Cocrystal of Lutein with Improved Stability and Bioavailability.

Lutein (LT) is a natural carotenoid and is widely used for its vision protection and antioxidant activity. However, the long-chain polyene structure makes lutein sensitive to light and oxygen and poses many difficulties in the production, processing, and storage. In addition, the special chemical structure of LT leads to low solubility and bioavailability. In this study, we propose an efficient solution to address these issues. A cocrystal of LT with adipic acid (LT-APC) was obtained for the first time. The cocrystals were fully characterized. After cocrystallization, the melting point of marketed LT was increased. The chemical stability of LT was significantly improved, and the influence of impurities on stability was limited.
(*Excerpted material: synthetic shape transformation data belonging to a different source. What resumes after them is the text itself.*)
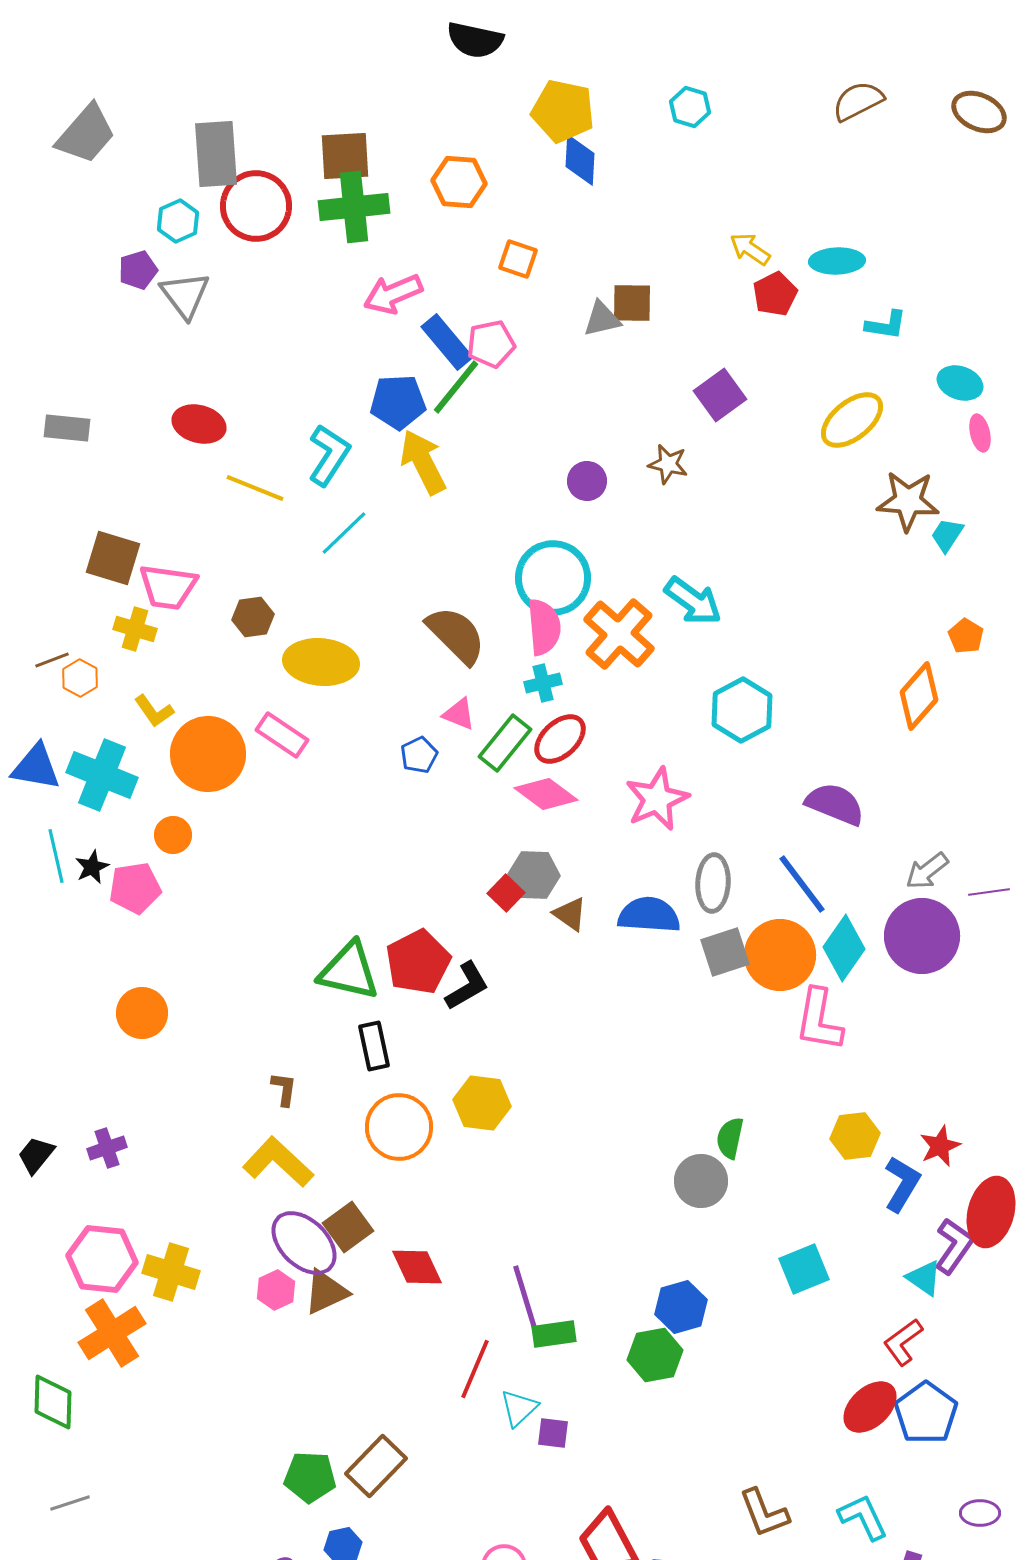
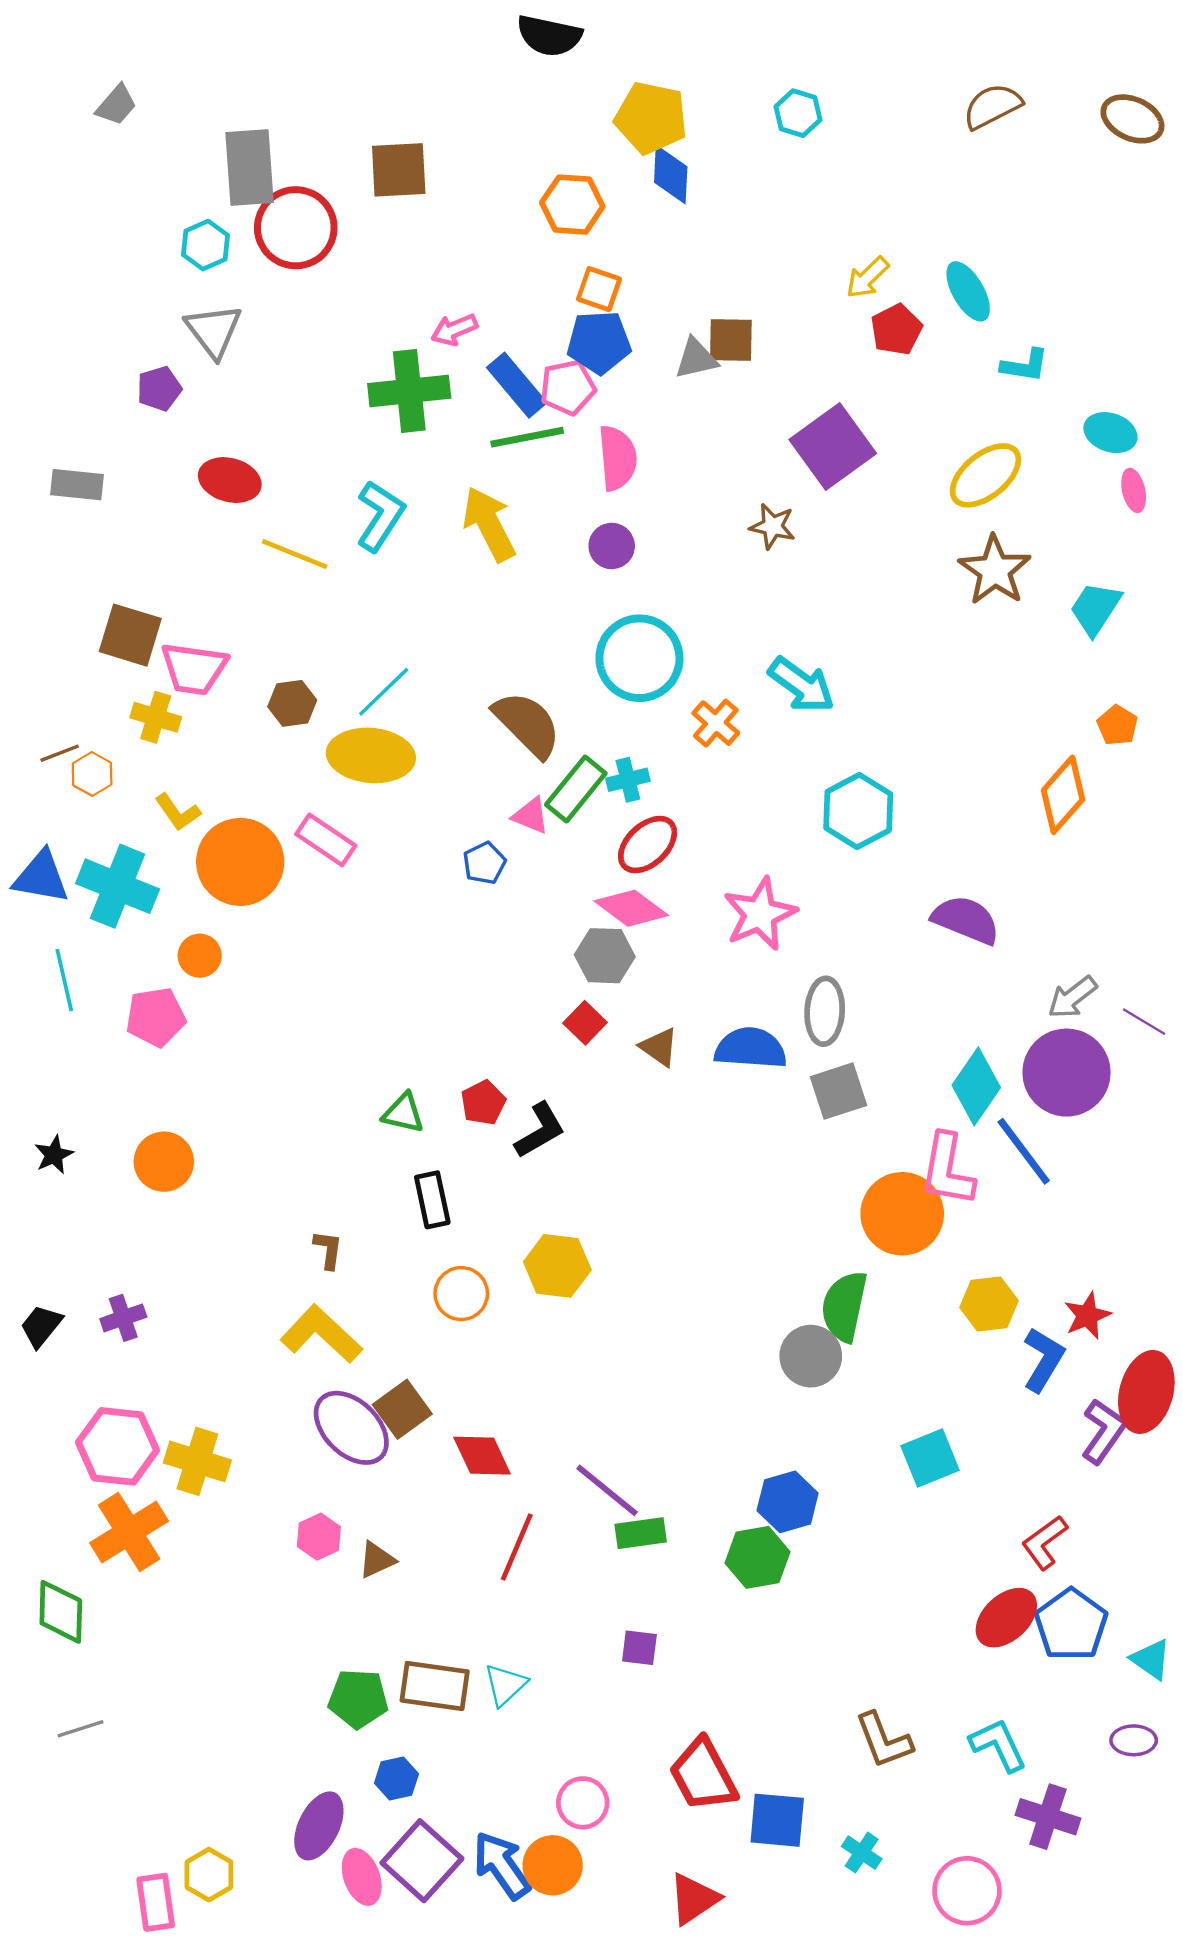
gray trapezoid: (86, 134) -> (116, 105), moved, size x0.6
orange hexagon: (459, 182) -> (572, 205), moved
green cross: (354, 207) -> (409, 391), moved
yellow arrow: (750, 249) -> (867, 277), turned -78
cyan ellipse: (837, 261) -> (968, 291), turned 62
purple pentagon: (138, 270) -> (159, 389), moved
pink arrow: (393, 294) -> (454, 330), size x0.7
green line: (456, 387) -> (527, 437), turned 40
purple square: (720, 395) -> (833, 446), size x1.4
blue pentagon: (398, 402) -> (599, 342), moved
purple circle: (587, 481) -> (612, 546), moved
brown star: (908, 501) -> (995, 570), moved, turned 30
cyan line: (344, 533) -> (384, 692), moved
cyan trapezoid: (947, 535) -> (1095, 608), size x1.4
pink semicircle: (544, 627) -> (617, 458), moved
orange cross: (619, 634) -> (716, 723), size x0.6
green rectangle: (505, 743) -> (576, 789), moved
black star: (92, 867) -> (54, 1155), moved
gray hexagon: (534, 875) -> (605, 956), moved
blue line: (802, 884) -> (1024, 1151), moved
purple line: (989, 892) -> (1144, 1022), turned 39
orange circle: (780, 955) -> (902, 1214), moved
red pentagon: (418, 962) -> (483, 1103), size x0.6
green triangle: (349, 971) -> (403, 1113), size x0.6
orange circle: (399, 1127) -> (461, 1294), size x0.7
green semicircle: (730, 1138) -> (844, 1306), size x1.5
cyan triangle: (924, 1278) -> (1151, 1659), moved
pink hexagon: (276, 1290) -> (319, 1537), moved
brown triangle: (326, 1292) -> (377, 1560), moved, size x0.7
purple line: (525, 1297) -> (607, 1490), turned -34
red line: (475, 1369) -> (517, 1547), moved
cyan triangle: (519, 1408) -> (505, 1685), moved
brown rectangle: (376, 1466) -> (435, 1686), turned 54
Dissolution experiments were performed in simulated gastric fluid (SGF) and simulated intestinal fluid (SIF) and the cocrystal generated a much higher apparent solubility. To deepen insight into the mechanisms underlying the cocrystal's improved solubility, wettability tests were performed by contact angle determination and film flotation methods. The cocrystal presented better wettability than the marketed LT. Finally, pharmacokinetic studies of marketed LT and its cocrystal were conducted in rats. The results showed that the cocrystal exhibited 3.4 times higher C max and 2.2 times higher AUC at a single dose compared with marketed LT.